Europeana
Een zeer korte geschiedenis van de twintigste eeuw
Patrik Ourední­k
Fagel
156 pp, € 16.5
isbn/issn: 90-5914-153-9
Deze recensie verscheen eerder in Trouw, 29 november 2003.

Europeana

(recensie: Arjan Terpstra)

Absurde kijk op de 20ste eeuw

Wat een knap boekje, waren mijn eerste en mijn laatste indruk bij het lezen van Europeana. Een zeer korte geschiedenis van de twintigste eeuw, van de in Frankrijk woonachtige Tsjech Patrik Ouredník. De eerste indruk werd na tien bladzijden ingegeven door de vaart en de amusante schrijfstijl. De indruk na de laatste pagina kwam vooral voort uit bewondering om wat Ouredník met geschiedenis en geschiedschrijving durft te doen. Moeiteloos rijgt hij gebeurtenissen aaneen die op het eerste oog niets met elkaar van doen hebben, maar die gaandeweg toch een afgerond geschiedbeeld van het 20ste-eeuwse Europa opleveren. Dat doet Ouredník in een schamele honderdzesenvijftig pagina's, waarbij hij een diep gevoel voor ironie, absurditeit en menselijke tragiek combineert met een encyclopedische hang naar feiten en getallen.
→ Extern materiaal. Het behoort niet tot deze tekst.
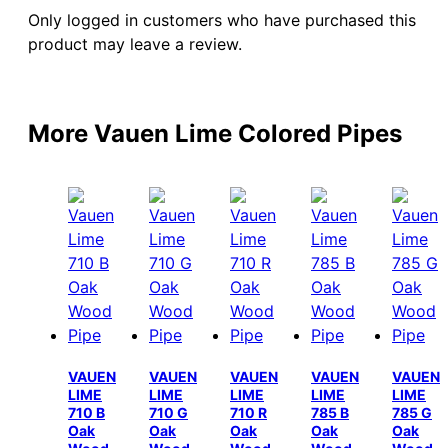
Only logged in customers who have purchased this
product may leave a review.
More Vauen Lime Colored Pipes
VAUEN
VAUEN
VAUEN
VAUEN
VAUEN
LIME
LIME
LIME
LIME
LIME
710 B
710 G
710 R
785 B
785 G
Oak
Oak
Oak
Oak
Oak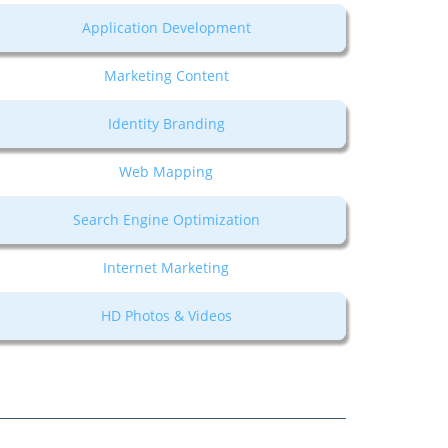
Application Development
Marketing Content
Identity Branding
Web Mapping
Search Engine Optimization
Internet Marketing
HD Photos & Videos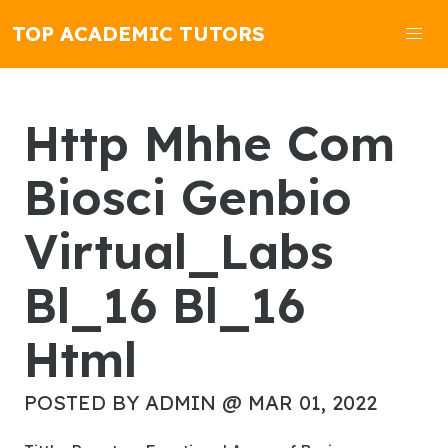
TOP ACADEMIC TUTORS
Http Mhhe Com
Biosci Genbio
Virtual_Labs
Bl_16 Bl_16
Html
POSTED BY ADMIN @ MAR 01, 2022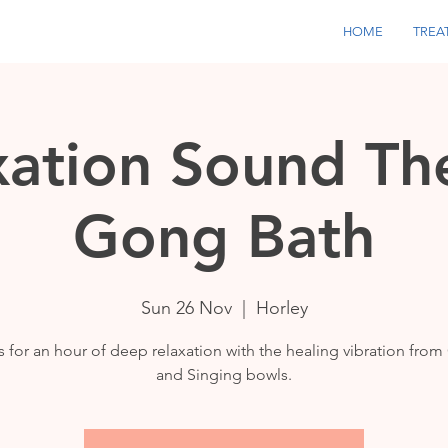
HOME
TREA
xation Sound Th
Gong Bath
Sun 26 Nov
  |  
Horley
s for an hour of deep relaxation with the healing vibration fro
and Singing bowls.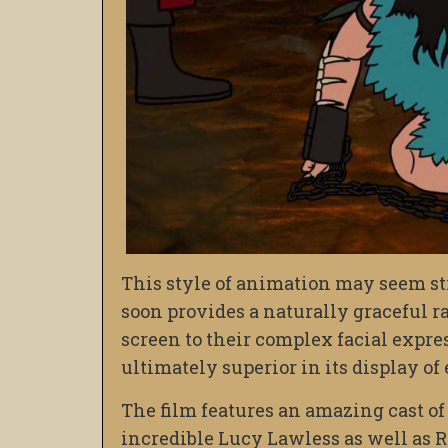
This style of animation may seem st
soon provides a naturally graceful r
screen to their complex facial expres
ultimately superior in its display of
The film features an amazing cast of 
incredible Lucy Lawless as well as Ri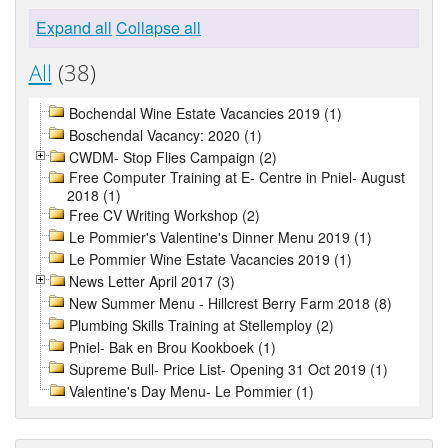
Expand all
Collapse all
All
(38)
Bochendal Wine Estate Vacancies 2019 (1)
Boschendal Vacancy: 2020 (1)
CWDM- Stop Flies Campaign (2)
Free Computer Training at E- Centre in Pniel- August
2018 (1)
Free CV Writing Workshop (2)
Le Pommier's Valentine's Dinner Menu 2019 (1)
Le Pommier Wine Estate Vacancies 2019 (1)
News Letter April 2017 (3)
New Summer Menu - Hillcrest Berry Farm 2018 (8)
Plumbing Skills Training at Stellemploy (2)
Pniel- Bak en Brou Kookboek (1)
Supreme Bull- Price List- Opening 31 Oct 2019 (1)
Valentine's Day Menu- Le Pommier (1)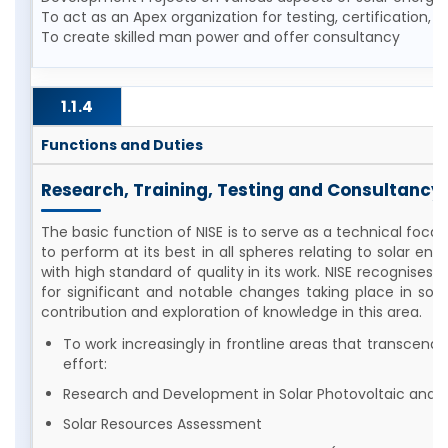
To act as an Apex organization for testing, certification,
To create skilled man power and offer consultancy
1.1.4
Functions and Duties
Research, Training, Testing and Consultancy
The basic function of NISE is to serve as a technical focal
to perform at its best in all spheres relating to solar e
with high standard of quality in its work. NISE recognise
for significant and notable changes taking place in solar 
contribution and exploration of knowledge in this area.
To work increasingly in frontline areas that transcend d
effort:
Research and Development in Solar Photovoltaic and 
Solar Resources Assessment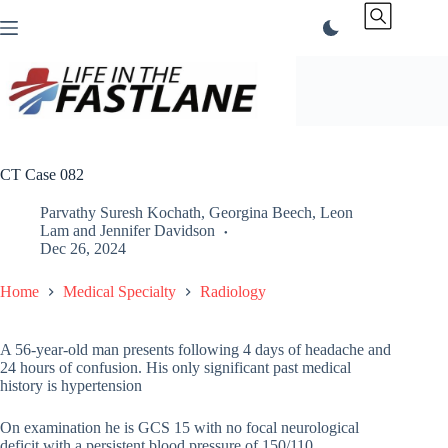
Skip
to
content
CT Case 082
Parvathy Suresh Kochath
,
Georgina Beech
,
Leon
Lam
and
Jennifer Davidson
Dec 26, 2024
Home
Medical Specialty
Radiology
A 56-year-old man presents following 4 days of headache and
24 hours of confusion. His only significant past medical
history is hypertension
On examination he is GCS 15 with no focal neurological
deficit with a persistent blood pressure of 150/110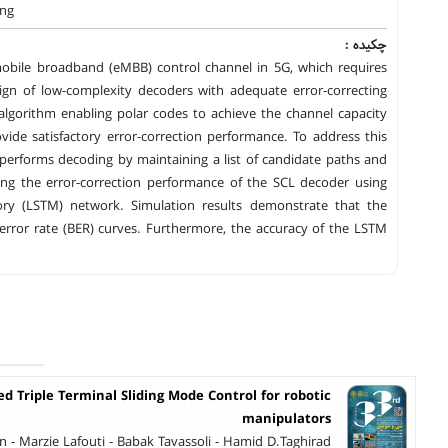
ing
چکیده :
obile broadband (eMBB) control channel in 5G, which requires
sign of low-complexity decoders with adequate error-correcting
algorithm enabling polar codes to achieve the channel capacity
ide satisfactory error-correction performance. To address this
 performs decoding by maintaining a list of candidate paths and
ing the error-correction performance of the SCL decoder using
y (LSTM) network. Simulation results demonstrate that the
error rate (BER) curves. Furthermore, the accuracy of the LSTM
 Triple Terminal Sliding Mode Control for robotic
manipulators
- Marzie Lafouti - Babak Tavassoli - Hamid D.Taghirad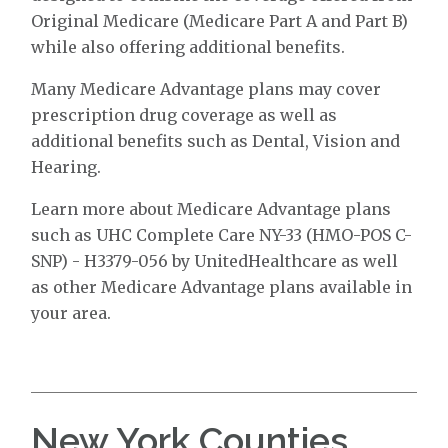
Original Medicare (Medicare Part A and Part B)
while also offering additional benefits.
Many Medicare Advantage plans may cover
prescription drug coverage as well as
additional benefits such as Dental, Vision and
Hearing.
Learn more about Medicare Advantage plans
such as UHC Complete Care NY-33 (HMO-POS C-
SNP) - H3379-056 by UnitedHealthcare as well
as other Medicare Advantage plans available in
your area.
New York Counties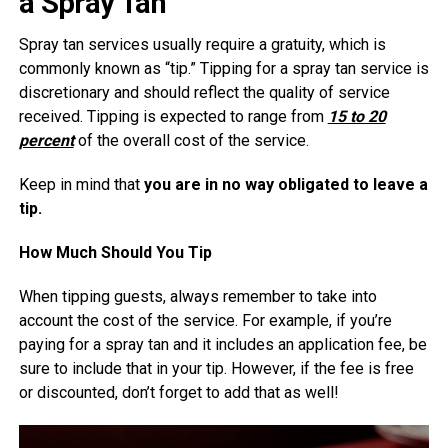
a Spray Tan
Spray tan services usually require a gratuity, which is
commonly known as “tip.” Tipping for a spray tan service is
discretionary and should reflect the quality of service
received. Tipping is expected to range from
15 to 20
percent
of the overall cost of the service.
Keep in mind that
you are in no way obligated to leave a
tip.
How Much Should You Tip
When tipping guests, always remember to take into
account the cost of the service. For example, if you’re
paying for a spray tan and it includes an application fee, be
sure to include that in your tip. However, if the fee is free
or discounted, don’t forget to add that as well!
Om deze uitersten bij elkaar te brengen gebruikt Ouredník een literair stijlmiddel dat hier bijzonder goed werkt. Door het boek heen is het of je luistert naar een kind in een kringgesprek op de lagere school, dat telkens weer nieuwe feiten spuit om maar aan de beurt te blijven. De lange zinnen vol gebeurtenissen beginnen vaak met voegwoorden ('en toen' is de favoriete opening) en dreigen constant van het onderwerp af te wijken. Om een bepaalde orde in het verhaal te houden zijn in de marge tussenkopjes gegeven die suggereren logisch bij het verhaal te horen, maar die daarvoor nét teveel een eigen leven leiden.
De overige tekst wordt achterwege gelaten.